Chlorophyll meter (CM) measures the chlorophyll content of crops to estimate their N nutrition status. In recent years, the use of CM has increased among researchers and farmers5,6. For instance, N application rates for corn were determined using the adjusted $$R^2$$ of the relationship between nitrogen rate difference (ND) and CM readings7. However, CM-based methods fail to capture the spatial variability that is often present within the field. For N management, determination of spatial patterns is necessary but requires collection and analysis of a large number of samples which is labor-intensive and time-consuming2,6.

Satellite-based remote sensing is one alternative to ground-based measurements. Satellite-based techniques utilize images at the spectral level for crop growth monitoring and real-time management8,9,10. For instance, vegetation indices (VIs), evaluated using the data obtained from satellite-based multispectral sensors, have been used to detect the N stress at V4–V7 (4–7 leaves with visible leaf collar) stages11,12,13. However, satellite-based sensing suffers from lower spatial and temporal resolution, and sensing disruption may occur during image acquisition in some areas because of cloud cover and/or sprinkler irrigation14. Farmers’ adaption of the system is still limited. Additionally, the high cost of obtaining these images for relatively small areas is a significant drawback15. Multispectral cameras mounted on unmanned aerial vehicles (UAVs) have enormous potential to resolve this problem. UAVs can be deployed rapidly and frequently for image acquisition, resulting in reduced costs, greater flexibility in terms of data resolution and mission timing16,17,18. For instance, a variable rate N fertilization map was created using hyperspectral airborne images19, the ground-sensor measurements were compared with hyperspectral images to determine the N sufficiency index17, and estimation of N side-dress using NDVI computed from aerial imaging20. However, radiometric and geometric calibrations are needed for the UAVs on-board miniaturized electro-optical sensors to obtain quantitative results and provide precise georeferencing21. UAVs also fail to perform on-board mosaicking images due to limited computational resources.

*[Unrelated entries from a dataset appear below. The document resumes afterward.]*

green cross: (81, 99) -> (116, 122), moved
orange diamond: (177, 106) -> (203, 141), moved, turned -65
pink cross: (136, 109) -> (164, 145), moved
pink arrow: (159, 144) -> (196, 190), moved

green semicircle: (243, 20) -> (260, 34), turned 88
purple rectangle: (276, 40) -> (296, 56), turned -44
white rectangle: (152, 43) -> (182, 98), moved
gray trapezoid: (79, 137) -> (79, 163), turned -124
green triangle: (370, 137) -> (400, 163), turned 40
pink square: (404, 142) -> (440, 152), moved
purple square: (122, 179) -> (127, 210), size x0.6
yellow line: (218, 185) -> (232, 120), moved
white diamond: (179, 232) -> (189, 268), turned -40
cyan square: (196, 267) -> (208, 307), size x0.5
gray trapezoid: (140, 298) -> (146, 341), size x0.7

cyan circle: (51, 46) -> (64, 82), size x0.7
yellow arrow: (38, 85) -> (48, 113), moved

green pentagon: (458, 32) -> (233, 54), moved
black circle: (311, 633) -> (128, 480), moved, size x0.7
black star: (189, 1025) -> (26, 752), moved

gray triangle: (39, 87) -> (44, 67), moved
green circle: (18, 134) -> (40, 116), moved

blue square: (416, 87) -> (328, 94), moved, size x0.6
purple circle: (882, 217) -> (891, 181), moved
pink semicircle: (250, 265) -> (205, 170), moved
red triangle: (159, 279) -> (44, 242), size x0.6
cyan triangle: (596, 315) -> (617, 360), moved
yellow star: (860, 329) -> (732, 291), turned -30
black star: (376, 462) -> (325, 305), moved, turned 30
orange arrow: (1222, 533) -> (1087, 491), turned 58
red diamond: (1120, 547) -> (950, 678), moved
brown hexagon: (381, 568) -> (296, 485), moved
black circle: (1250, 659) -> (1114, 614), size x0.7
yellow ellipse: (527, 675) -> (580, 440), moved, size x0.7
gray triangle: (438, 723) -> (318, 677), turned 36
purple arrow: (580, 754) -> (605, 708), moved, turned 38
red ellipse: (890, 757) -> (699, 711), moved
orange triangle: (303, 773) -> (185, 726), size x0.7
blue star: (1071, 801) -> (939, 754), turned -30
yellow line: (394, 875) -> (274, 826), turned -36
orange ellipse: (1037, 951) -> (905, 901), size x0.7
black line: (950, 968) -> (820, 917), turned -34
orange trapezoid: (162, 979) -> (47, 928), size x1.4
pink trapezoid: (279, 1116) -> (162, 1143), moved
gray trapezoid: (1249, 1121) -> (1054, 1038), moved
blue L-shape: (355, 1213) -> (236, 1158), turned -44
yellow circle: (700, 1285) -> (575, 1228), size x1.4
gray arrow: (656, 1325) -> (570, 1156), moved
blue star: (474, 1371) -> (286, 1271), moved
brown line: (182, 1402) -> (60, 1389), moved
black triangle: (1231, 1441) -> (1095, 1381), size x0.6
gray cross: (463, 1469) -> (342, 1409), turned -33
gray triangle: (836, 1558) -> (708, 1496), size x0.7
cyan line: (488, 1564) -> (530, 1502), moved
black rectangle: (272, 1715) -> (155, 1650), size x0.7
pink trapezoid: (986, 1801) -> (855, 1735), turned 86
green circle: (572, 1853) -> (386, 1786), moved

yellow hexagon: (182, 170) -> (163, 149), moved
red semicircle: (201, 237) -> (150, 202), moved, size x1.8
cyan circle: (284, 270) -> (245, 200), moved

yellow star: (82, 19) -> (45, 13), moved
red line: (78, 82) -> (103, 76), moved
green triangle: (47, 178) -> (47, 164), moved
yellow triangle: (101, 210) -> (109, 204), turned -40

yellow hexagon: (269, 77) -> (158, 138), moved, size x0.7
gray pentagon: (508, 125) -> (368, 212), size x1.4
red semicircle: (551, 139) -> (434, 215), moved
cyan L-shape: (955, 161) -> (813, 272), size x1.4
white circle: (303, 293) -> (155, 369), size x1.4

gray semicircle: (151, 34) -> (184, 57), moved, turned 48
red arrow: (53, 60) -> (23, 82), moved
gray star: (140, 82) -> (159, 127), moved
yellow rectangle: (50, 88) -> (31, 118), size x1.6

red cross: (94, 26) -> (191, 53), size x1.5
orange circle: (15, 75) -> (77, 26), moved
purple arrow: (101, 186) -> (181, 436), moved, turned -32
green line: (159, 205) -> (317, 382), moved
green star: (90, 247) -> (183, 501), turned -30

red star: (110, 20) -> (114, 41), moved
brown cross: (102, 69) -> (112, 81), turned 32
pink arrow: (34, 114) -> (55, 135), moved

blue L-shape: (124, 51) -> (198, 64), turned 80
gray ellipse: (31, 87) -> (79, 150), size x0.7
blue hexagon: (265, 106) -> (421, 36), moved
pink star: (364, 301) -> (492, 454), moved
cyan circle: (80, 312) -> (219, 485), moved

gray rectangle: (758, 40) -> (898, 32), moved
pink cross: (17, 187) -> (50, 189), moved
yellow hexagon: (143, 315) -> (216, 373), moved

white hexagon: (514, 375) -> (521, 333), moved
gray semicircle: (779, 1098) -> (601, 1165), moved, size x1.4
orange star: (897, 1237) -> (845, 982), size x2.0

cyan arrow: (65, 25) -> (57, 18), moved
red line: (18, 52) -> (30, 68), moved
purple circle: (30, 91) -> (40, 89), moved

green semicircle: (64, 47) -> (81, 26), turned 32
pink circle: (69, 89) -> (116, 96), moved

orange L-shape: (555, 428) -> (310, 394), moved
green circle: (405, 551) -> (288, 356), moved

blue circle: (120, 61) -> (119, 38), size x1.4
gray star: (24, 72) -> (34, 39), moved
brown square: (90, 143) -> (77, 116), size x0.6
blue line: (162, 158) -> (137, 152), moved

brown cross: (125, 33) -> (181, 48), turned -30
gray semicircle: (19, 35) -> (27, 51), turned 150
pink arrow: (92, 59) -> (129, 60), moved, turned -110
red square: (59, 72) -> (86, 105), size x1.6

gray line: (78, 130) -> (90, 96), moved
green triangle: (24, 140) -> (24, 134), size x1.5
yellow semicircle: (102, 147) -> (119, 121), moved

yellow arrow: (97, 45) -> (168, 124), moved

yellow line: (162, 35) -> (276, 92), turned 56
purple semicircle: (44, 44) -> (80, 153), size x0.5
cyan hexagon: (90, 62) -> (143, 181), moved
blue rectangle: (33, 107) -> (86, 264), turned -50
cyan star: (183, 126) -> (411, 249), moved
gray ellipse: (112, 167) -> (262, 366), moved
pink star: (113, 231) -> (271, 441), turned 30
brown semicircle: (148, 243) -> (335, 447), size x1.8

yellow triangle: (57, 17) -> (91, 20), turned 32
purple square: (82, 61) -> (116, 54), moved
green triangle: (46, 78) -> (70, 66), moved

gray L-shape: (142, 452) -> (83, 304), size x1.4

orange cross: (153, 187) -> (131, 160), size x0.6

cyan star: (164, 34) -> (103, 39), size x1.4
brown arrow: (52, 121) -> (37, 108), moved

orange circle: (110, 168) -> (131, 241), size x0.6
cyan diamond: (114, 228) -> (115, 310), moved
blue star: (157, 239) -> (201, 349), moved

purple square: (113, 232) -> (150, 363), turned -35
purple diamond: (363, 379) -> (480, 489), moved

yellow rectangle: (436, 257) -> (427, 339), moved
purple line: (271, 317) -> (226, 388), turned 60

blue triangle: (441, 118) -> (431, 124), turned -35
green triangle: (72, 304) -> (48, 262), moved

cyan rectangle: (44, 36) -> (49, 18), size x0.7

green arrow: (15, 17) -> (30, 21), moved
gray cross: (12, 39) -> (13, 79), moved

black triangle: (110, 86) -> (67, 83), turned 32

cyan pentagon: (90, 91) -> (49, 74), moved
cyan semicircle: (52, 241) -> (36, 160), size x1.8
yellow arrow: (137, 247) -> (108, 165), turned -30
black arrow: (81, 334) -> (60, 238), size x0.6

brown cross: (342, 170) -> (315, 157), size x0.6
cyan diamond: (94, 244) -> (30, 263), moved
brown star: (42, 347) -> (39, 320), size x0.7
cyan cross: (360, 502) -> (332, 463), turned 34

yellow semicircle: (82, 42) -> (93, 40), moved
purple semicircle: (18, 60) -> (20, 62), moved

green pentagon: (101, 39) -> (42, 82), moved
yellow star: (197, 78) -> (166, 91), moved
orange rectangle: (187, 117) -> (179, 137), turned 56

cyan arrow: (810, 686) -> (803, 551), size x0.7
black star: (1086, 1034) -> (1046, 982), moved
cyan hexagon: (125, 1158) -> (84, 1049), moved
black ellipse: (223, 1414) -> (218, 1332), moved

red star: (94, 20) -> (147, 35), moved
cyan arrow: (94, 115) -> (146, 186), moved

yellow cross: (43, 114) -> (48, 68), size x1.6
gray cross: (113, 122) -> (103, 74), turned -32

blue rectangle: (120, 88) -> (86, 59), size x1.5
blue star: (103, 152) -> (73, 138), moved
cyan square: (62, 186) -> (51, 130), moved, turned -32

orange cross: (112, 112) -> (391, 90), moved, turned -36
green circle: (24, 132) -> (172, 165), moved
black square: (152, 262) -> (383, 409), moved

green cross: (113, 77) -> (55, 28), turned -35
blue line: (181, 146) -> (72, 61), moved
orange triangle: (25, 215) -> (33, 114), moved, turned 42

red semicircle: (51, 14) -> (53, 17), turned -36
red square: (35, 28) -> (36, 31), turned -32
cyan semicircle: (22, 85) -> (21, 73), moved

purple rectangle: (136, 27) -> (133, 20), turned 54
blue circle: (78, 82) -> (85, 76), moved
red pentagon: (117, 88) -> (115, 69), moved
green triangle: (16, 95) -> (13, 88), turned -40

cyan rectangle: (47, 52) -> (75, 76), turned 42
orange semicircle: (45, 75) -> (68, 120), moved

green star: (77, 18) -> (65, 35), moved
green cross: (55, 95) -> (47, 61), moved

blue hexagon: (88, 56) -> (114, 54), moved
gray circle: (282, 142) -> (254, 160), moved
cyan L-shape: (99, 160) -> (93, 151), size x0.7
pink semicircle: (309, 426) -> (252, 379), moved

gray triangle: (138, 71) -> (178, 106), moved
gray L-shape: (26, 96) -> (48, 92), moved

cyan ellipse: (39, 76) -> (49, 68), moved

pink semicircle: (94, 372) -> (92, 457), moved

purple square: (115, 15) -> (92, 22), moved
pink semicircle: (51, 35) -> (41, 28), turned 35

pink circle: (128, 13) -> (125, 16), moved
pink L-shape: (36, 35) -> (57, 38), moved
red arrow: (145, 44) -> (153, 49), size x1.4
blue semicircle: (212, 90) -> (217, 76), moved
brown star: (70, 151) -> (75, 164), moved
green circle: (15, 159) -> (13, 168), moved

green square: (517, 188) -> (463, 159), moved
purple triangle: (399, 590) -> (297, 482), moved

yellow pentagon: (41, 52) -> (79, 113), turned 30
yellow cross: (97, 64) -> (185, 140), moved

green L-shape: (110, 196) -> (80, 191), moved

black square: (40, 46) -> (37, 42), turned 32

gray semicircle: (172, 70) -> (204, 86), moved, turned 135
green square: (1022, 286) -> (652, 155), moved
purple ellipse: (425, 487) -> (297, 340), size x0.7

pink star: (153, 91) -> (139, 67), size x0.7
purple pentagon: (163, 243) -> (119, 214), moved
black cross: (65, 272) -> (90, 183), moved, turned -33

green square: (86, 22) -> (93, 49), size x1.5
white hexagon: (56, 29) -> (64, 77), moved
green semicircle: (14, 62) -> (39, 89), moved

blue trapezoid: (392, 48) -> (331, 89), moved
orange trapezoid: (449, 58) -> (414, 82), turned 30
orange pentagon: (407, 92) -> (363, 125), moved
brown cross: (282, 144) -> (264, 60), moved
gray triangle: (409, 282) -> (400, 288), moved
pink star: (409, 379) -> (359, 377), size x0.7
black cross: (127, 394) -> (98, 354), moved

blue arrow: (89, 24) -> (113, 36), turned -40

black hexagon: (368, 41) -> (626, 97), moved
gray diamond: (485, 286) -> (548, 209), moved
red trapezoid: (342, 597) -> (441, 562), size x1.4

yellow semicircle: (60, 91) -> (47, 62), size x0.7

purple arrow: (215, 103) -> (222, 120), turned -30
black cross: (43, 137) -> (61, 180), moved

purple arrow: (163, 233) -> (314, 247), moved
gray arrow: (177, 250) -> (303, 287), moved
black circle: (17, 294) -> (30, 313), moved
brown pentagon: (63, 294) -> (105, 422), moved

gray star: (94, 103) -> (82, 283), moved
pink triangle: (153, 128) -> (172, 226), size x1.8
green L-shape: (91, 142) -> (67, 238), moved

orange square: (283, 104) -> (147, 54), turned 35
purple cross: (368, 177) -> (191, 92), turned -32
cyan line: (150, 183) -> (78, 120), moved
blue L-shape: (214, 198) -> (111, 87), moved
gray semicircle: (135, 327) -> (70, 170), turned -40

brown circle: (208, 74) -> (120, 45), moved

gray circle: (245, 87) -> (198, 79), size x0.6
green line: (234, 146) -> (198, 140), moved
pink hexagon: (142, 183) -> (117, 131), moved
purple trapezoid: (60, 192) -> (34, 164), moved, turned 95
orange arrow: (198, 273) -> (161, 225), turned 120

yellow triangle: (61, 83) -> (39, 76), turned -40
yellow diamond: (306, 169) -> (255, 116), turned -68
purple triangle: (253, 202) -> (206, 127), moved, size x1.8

Laser induced breakdown spectroscopy (LIBS) is an analytical method for qualitative and quantitative elemental detection. LIBS can be readily applied to soil samples, providing rapid chemical analysis of soil samples and their constituents (e.g., Nitrogen, Potassium, Phosphorus, Calcium). The combination of an autonomous UA, LIBS, and machine learning can be used to achieve in-field measurement which provides instant results for deficient nutrient analysis and fertilization planning. With appropriate calibration, the LIBS analysis can provide quantitative measurement for most elements in soil including, carbon, nitrogen, potassium, sulfur, and phosphorus22,23. There have been some applications of standalone LIBS systems in precision agriculture22,23,24,25. However, there has been no detailed research of LIBS application in combination with ML and UAVs. Some studies have found it challenging to measure nitrogen using LIBS due to environmental factors; Earth’s atmosphere is almost 80% nitrogen which will interfere with the sample measurement result since the soil is less than 1% nitrogen. Testing in a vacuum or in low-pressure conditions has been suggested to improve measurement accuracy23. In this study, we conducted LIBS analysis on soil samples under a normal atmosphere for observation. Low laser pulse energies were used to minimize the breakdown of air and thereby minimize the influence of atmospheric nitrogen.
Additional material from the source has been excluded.